Dataset excerpts:
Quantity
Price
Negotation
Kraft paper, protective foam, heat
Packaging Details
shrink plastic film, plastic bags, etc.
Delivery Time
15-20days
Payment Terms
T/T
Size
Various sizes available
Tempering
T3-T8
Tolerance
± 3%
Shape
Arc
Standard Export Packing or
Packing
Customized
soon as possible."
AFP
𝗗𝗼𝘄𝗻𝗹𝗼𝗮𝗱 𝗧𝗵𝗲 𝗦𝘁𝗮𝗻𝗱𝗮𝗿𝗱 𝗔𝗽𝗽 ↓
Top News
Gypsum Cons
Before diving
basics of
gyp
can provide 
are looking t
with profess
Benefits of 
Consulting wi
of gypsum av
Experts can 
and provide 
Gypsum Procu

--

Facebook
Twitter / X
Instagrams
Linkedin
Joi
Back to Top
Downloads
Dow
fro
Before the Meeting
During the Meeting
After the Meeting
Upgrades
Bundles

---

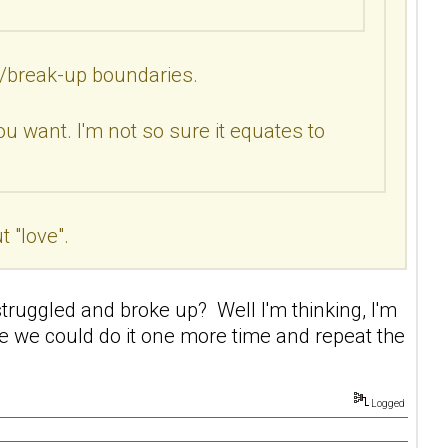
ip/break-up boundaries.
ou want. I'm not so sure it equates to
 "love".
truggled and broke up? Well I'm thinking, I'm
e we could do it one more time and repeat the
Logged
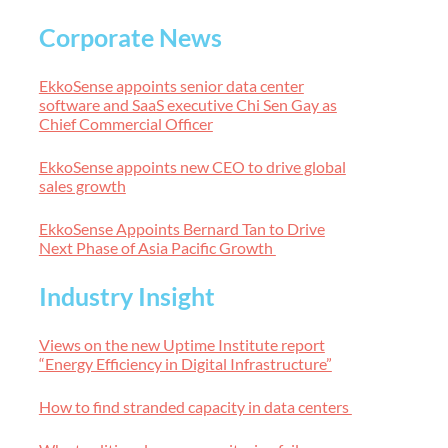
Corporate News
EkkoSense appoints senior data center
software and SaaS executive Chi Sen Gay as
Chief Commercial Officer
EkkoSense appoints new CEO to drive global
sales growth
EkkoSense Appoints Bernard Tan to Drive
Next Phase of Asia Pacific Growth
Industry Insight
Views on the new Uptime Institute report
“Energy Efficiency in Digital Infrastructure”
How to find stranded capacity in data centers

• **About this task**
From the entries above, write out only the lines starting at the line that holds "EkkoSense appoints new CEO to drive global" and ending at the line that holds "How to find stranded capacity in data centers", keeping both and matching them exactly.

• **Your response**
EkkoSense appoints new CEO to drive global
sales growth
EkkoSense Appoints Bernard Tan to Drive
Next Phase of Asia Pacific Growth
Industry Insight
Views on the new Uptime Institute report
“Energy Efficiency in Digital Infrastructure”
How to find stranded capacity in data centers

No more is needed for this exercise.